In addition, a hierarchy analysis of an independent condition E. coli K12 partial network was included, which was constructed with deduced matrices of 93 TFs taken from RegulonDB (Tierrafría et al., 2022). The 93 TFs E coli K12 network showed eight levels, and their network properties will be discussed in the next sections (Figure 1E). Altogether, the deduced networks showed a top-down pyramidal structure showing the hierarchy among TFs.
On the role of sigma factors in Rhizobium, it was shown that the 11 extracytoplasmic sigma factors of the S. meliloti 1021 strain were dispensable for free-living growth and nitrogen fixation activity during symbiosis with the Medicago truncatula alfalfa plant, suggesting that they control accessory functions (Lang et al., 2018). Then, it was shown that the role of the sigma factors is different between species.
Analysis of the networks
Similarity of networks
The deduced MM R etli CFN42, bacteroid R. etli CFN42, free-living S. meliloti 1021, bacteroid S. meliloti 1021, and 93 TFs E. coli K12 networks were compared with their respective random networks (ER) constructed according the Erdös–Rényi model (Figure 2) (see Material and Methods). Deduced networks segregate from their respective ER networks, meaning that deduced networks are not random. Bacteroid S. meliloti 1021 networks had a low similarity with their respective ER networks. Moreover, R. etli CFN42 and S. meliloti 1021 networks were more similar to the 93 TFs E. coli K12 network.
Figure 2. Symmetry analysis between the deduced transcriptional regulatory networks of minimal medium and bacteroid from R. etli CFN42, free-living and bacteroid from S. meliloti 1021, E. coli K12 93 TFs, and their respective Erdös–Rényi random networks (ER_avg).

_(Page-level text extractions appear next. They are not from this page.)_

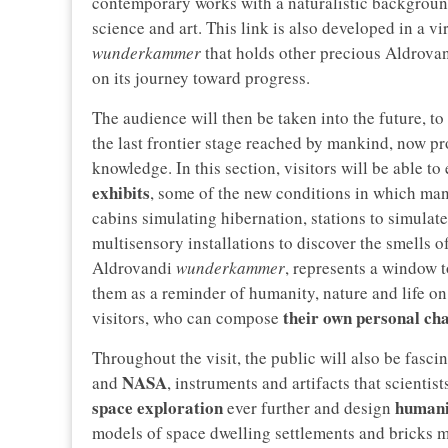
contemporary works with a naturalistic background
science and art. This link is also developed in a v
wunderkammer
that holds other precious Aldrovand
on its journey toward progress.
The audience will then be taken into the future, to
the last frontier stage reached by mankind, now pr
knowledge. In this section, visitors will be able t
exhibits
, some of the new conditions in which manki
cabins simulating hibernation, stations to simulate 
multisensory installations to discover the smells 
Aldrovandi
wunderkammer
, represents a window t
them as a reminder of humanity, nature and life on 
their own personal ch
visitors, who can compose
Throughout the visit, the public will also be fasci
NASA
and
, instruments and artifacts that scientis
space exploration
humanit
ever further and design
models of space dwelling settlements and bricks m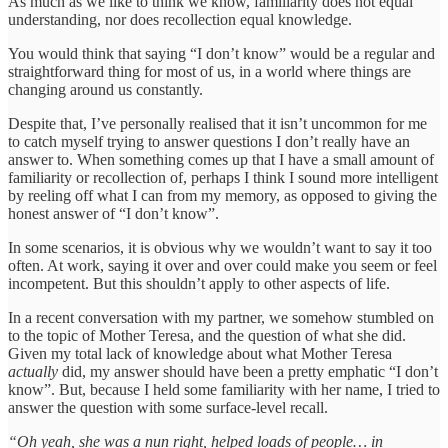
As much as we like to think we know, familiarity does not equal
understanding, nor does recollection equal knowledge.
You would think that saying “I don’t know” would be a regular and
straightforward thing for most of us, in a world where things are
changing around us constantly.
Despite that, I’ve personally realised that it isn’t uncommon for me
to catch myself trying to answer questions I don’t really have an
answer to. When something comes up that I have a small amount of
familiarity or recollection of, perhaps I think I sound more intelligent
by reeling off what I can from my memory, as opposed to giving the
honest answer of “I don’t know”.
In some scenarios, it is obvious why we wouldn’t want to say it too
often. At work, saying it over and over could make you seem or feel
incompetent. But this shouldn’t apply to other aspects of life.
In a recent conversation with my partner, we somehow stumbled on
to the topic of Mother Teresa, and the question of what she did.
Given my total lack of knowledge about what Mother Teresa
actually
did, my answer should have been a pretty emphatic “I don’t
know”. But, because I held some familiarity with her name, I tried to
answer the question with some surface-level recall.
“Oh yeah, she was a nun right, helped loads of people… in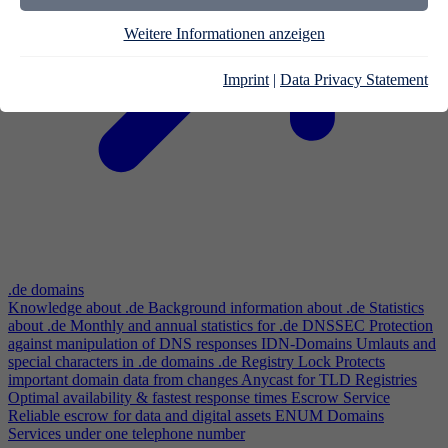
Weitere Informationen anzeigen
Imprint
|
Data Privacy Statement
.de domains
Knowledge about .de
Background information about .de
Statistics
about .de
Monthly and annual statistics for .de
DNSSEC
Protection
against manipulation of DNS responses
IDN-Domains
Umlauts and
special characters in .de domains
.de Registry Lock
Protects
important domain data from changes
Anycast for TLD Registries
Optimal availability & fastest response times
Escrow Service
Reliable escrow for data and digital assets
ENUM Domains
Services under one telephone number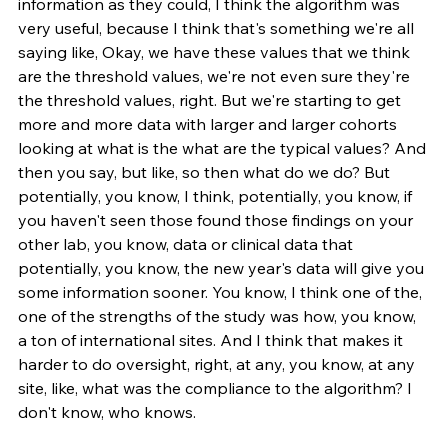
information as they could, I think the algorithm was 
very useful, because I think that's something we're all 
saying like, Okay, we have these values that we think 
are the threshold values, we're not even sure they're 
the threshold values, right. But we're starting to get 
more and more data with larger and larger cohorts 
looking at what is the what are the typical values? And 
then you say, but like, so then what do we do? But 
potentially, you know, I think, potentially, you know, if 
you haven't seen those found those findings on your 
other lab, you know, data or clinical data that 
potentially, you know, the new year's data will give you 
some information sooner. You know, I think one of the, 
one of the strengths of the study was how, you know, 
a ton of international sites. And I think that makes it 
harder to do oversight, right, at any, you know, at any 
site, like, what was the compliance to the algorithm? I 
don't know, who knows.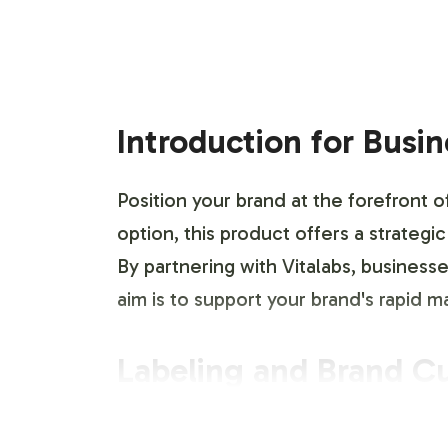
Introduction for Busi
Position your brand at the forefront o
option, this product offers a strategi
By partnering with Vitalabs, business
aim is to support your brand's rapid 
Labeling and Brand C
The Monster Matrix Pack provides a r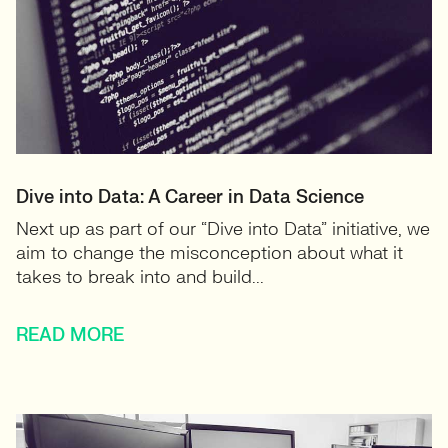
Dive into Data: A Career in Data Science
Next up as part of our “Dive into Data” initiative, we
aim to change the misconception about what it
takes to break into and build...
READ MORE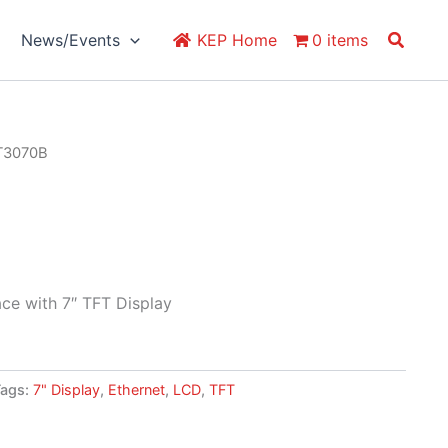
Search
News/Events
KEP Home
0 items
T3070B
ce with 7″ TFT Display
Tags:
7" Display
,
Ethernet
,
LCD
,
TFT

Properties of the networks
Maximal out connectivity, feed-forward circuits, complex feed-forward circuits, the distribution of the average clustering coefficient R2 C(K), 3-feedback loops, the distribution of the connectivity of nodes R2 P(K), density, average clustering coefficient, and self-regulations were different between the deduced and ER networks (Figure 3). For the deduced networks, 93 TFs E. coli K12 network had greater values than the R. etli CFN42 and S. meliloti 1021 deduced networks; however, the number of genes in the giant component was similar. Self-regulations were more remarkable for the R. etli CFN42 and S. meliloti 1021 networks than for the 93 TFs E. coli K12 networks because these deduced networks were constructed only with TFs whose matrices were able to recognize a motif in their own upstream promotor. These differences among the control 93 TFs E. coli K12 network, R. etli CFN42, and S. meliloti 1021 networks are because of their structure and not because of their incompleteness because the 93 TFs E. coli network is also an incomplete independent condition network. In addition to that, they are different species; in the same species, the dependent and independent conditions of the networks are also possibly different.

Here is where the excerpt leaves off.